Rethinking Reasoning in Document Ranking: Why Chain-of-Thought Falls Short
Xuan Lu, Haohang Huang, Rui Meng, Yaohui Jin, Wenjun Zeng, Xiaoyu Shen
TL;DR
This paper interrogates whether explicit chain-of-thought reasoning improves document reranking. Through a comprehensive, apples-to-apples comparison of pointwise and listwise rerankers under supervised fine-tuning and GRPO reinforcement learning, the authors evaluate on BRIGHT and BEIR benchmarks using MS MARCO as the training corpus. Across all configurations, reasoning-augmented rerankers consistently underperform direct-output rerankers and incur higher inference costs, with calibration breakdown and increased variance identified as core failure modes. The findings challenge the assumption that explicit reasoning universally benefits reranking and point to calibration-aware scoring and more concise reasoning strategies as promising directions for future work.
Abstract
Document reranking is a key component in information retrieval (IR), aimed at refining initial retrieval results to improve ranking quality for downstream tasks. Recent studies--motivated by large reasoning models (LRMs)--have begun incorporating explicit chain-of-thought (CoT) reasoning into LLM-based rerankers. However, the effectiveness of such reasoning for ranking tasks remains underexplored. In this work, we present the first systematic study of reasoning in reranking across both pointwise and listwise settings, under both supervised fine-tuning and reinforcement learning.

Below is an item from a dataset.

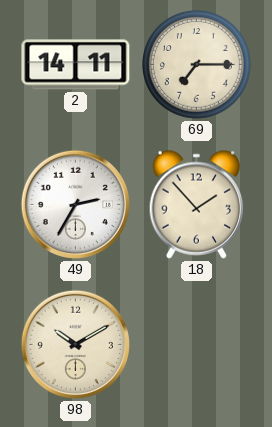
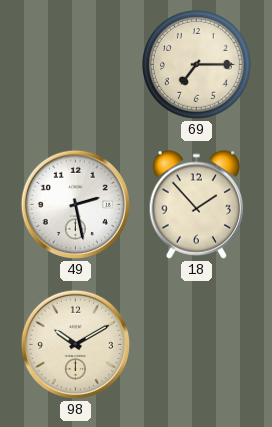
2: 14:11 -> none
49: 2:35 -> 2:28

Using diverse benchmarks, including reasoning-intensive datasets (BRIGHT) and standard IR benchmarks (BEIR), we find that reasoning-augmented rerankers consistently underperform their direct counterparts that predict rankings without CoT, despite substantially higher inference costs. Our analysis reveals three core limitations: (i) in pointwise rerankers, reasoning breaks calibration and biases models toward the positive class, raising TPR but lowering TNR, which inflates false positives and degrades ranking in negative-dominant pools; (ii) in listwise rerankers, reasoning improves in-domain fit but increases variance and fails to generalize out-of-domain, even when reinforcement learning shortens rationales; and (iii) overall, directly fine-tuned rerankers remain more stable, effective, and robust. These findings challenge the assumption that explicit reasoning is universally beneficial for reranking. We conclude by highlighting future directions, including calibration-aware scoring for pointwise rerankers and the design of concise, targeted reasoning strategies to mitigate overfitting and overthinking in listwise rerankers.